The elevator doors opened to reveal a glass fishbowl, full of dark-suited fish swimming in blue light. Flat-screen computer monitors glowed on stainless steel desks, the hum of servers indistinguishable from the overhead fluorescent shop lights. Desks were clustered together like a newsroom bullpen. Glass partitions muffled sound and gave the illusion of privacy. Filched archi
val shelving lined the walls, stacked with evidence boxes. Cords had been duct-taped to the concrete floor to prevent tripping, and coffee was burning, somewhere. Underneath it all, Tara could still smell the old, pervasive scent of mildew.
“You guys got some new toys,” Tara remarked.
“Three cheers for the Homeland Security budget.” Harry jabbed a thumb at a glass-walled office. “Even paid for a sweet flat-screen TV for the boss to monitor the cable news.”
“Who’s the new division chief?” The previous division chief had met a bad end. The official reports had said that he’d died in the performance of his duties, but Tara knew better.
“Ron Aquila, from U.S. Marshals. You know him?”
“No. Is he ex-Secret Service?”
“Yeah. Seems okay, so far. A stand-up guy.” Harry pursed his mouth, and Tara reminded herself to ask Harry for more details, later.
A short Hispanic man in the glass-walled office passed in front of the television, tapped on the glass, and beckoned to Harry.
“Is that Aquila?”
“Yeah.
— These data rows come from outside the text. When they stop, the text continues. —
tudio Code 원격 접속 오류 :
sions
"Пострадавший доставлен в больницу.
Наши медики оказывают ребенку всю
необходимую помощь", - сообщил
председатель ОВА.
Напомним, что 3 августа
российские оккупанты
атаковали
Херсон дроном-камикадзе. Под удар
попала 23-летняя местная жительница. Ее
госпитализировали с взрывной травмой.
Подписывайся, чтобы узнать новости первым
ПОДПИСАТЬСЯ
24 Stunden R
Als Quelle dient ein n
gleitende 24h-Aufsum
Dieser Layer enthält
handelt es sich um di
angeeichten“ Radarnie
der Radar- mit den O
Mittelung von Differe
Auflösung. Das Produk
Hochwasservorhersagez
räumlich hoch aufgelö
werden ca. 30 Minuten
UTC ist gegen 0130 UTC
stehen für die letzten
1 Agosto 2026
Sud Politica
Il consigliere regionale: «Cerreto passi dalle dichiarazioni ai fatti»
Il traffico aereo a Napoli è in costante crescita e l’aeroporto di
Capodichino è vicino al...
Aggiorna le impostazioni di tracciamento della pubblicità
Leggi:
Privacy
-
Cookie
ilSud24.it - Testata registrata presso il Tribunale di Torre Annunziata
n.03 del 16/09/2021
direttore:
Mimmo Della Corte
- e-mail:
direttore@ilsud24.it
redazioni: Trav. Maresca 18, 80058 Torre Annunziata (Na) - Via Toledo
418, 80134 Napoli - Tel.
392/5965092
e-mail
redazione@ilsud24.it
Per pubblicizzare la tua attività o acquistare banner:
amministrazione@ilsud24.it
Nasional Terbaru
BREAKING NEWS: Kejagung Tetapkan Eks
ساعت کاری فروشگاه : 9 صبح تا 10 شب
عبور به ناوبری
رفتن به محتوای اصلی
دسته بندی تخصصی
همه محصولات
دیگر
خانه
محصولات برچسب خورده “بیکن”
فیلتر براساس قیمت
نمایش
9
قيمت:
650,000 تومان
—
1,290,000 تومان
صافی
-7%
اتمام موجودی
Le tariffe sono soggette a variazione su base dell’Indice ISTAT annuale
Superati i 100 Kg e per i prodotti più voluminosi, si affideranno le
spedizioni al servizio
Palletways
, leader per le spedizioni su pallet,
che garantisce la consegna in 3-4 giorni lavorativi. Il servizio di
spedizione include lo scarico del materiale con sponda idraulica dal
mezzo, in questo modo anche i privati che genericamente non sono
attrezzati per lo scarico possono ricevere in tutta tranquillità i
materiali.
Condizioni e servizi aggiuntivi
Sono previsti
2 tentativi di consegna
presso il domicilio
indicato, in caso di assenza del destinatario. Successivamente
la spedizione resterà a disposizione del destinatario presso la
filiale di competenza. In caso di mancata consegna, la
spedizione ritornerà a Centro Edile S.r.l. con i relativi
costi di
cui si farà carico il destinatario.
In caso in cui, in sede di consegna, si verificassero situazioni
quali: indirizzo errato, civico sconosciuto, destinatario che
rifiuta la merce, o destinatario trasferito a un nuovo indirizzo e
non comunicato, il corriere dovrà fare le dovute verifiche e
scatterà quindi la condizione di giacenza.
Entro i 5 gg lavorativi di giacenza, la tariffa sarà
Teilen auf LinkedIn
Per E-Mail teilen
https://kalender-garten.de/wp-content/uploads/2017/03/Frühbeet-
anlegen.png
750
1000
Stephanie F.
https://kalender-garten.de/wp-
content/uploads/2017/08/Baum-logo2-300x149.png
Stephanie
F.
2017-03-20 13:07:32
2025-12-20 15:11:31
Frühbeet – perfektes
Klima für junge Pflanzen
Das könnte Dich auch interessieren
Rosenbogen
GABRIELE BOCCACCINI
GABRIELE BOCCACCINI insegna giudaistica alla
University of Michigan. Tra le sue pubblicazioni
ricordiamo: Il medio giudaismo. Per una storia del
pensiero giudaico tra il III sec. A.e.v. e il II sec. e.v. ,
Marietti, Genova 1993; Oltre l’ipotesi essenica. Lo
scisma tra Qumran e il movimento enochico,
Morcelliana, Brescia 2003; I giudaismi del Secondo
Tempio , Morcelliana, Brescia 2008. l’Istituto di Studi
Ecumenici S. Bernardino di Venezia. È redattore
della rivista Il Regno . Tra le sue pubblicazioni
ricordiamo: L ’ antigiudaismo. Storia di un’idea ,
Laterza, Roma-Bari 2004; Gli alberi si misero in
Come meet the boss.”
Tara followed in Harry’s wake to the office, smoothing the front of her suit jacket. Returning to Special Projects made her nervous. It was like falling into an old pattern of the past all over again, one she’d tried to forget.
Aquila circled around his desk to greet her. Tara noticed the desk did not match the steel and glass of the rest of the décor. It was an old, polished, wooden desk. Tara guessed it had come with him from Treasury. It suggested Aquila could be sentimental … or was simply intolerant of waste. It also suggested that he didn’t care much for what others thought, which was a good start.
“Chief Aquila, this is Dr. Sheridan.” Harry made the introductions.
Aquila shook Tara’s hand briskly. “I’ve read your work, Dr. Sheridan. I’m pleased that Agent Li brought you in to consult.”
“It’s good to be back,” Tara lied. She bit back her mixed feelings about being thrust back into Special Projects’ work. She’d promised herself she’d be more cautious, this time.